IORT - an alternative to think about as part of your Breast Cancer treatment plan

FormerMember over 4 years ago

4 replies
29 subscribers
1993 views

IORT SUCCESS

I have not shared any of my experience of my journey with Breast Cancer publicly, and generally I do not intend to. But the success I have had with my Medical team and target IORT for my radiation treatment was something that I really wanted to make others aware of.

The details

Medical team - Prof J Vaidya, Prof Tobias, Prof Ellis all part of LOC.

Stage 1, grade 2, hormone +, Her2+

Lumpectomy, no nodes and mass on removal was 12mm

Aged 45years, no family history of BC.

Links below for more information.

After being diagnosed the main focus of my searches about BC was how I could reduce the impact, without reducing the success factors of my treatment. How my quality of life during treatment could be improved.

Of course, I read lots about fasting and keto diets and plenty of other things that where all peripheral to the treatment but not really improving the treatment itself. Then I came across IORT. No one had mentioned it to me, not my original consultant nor the breast care nurses.

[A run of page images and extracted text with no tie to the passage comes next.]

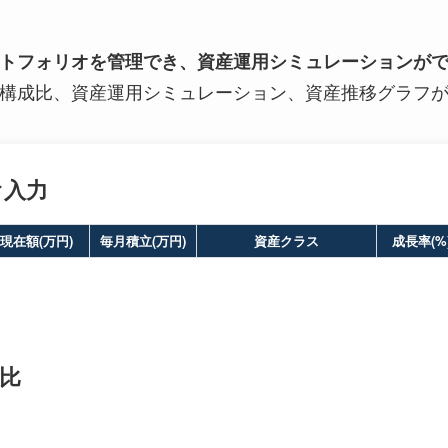
トフォリオを管理でき、資産運用シミュレーションが
構成比、資産運用シミュレーション、資産推移グラフ
オ入力
現在額(万円)
毎月積立(万円)
資産クラス
成長率(%
成比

None of the forums I was on had returned this in any of my searches.

What is IORT? See the links below for the medical jargon but basically whilst you are under anesthetic for your surgery the radiation is delivered. This all takes place whilst you are “under” and when you wake up your radiotherapy treatment for BC has been delivered! Prof Vaidya and Prof Tobias are the original members of this pioneering development and the trials that followed.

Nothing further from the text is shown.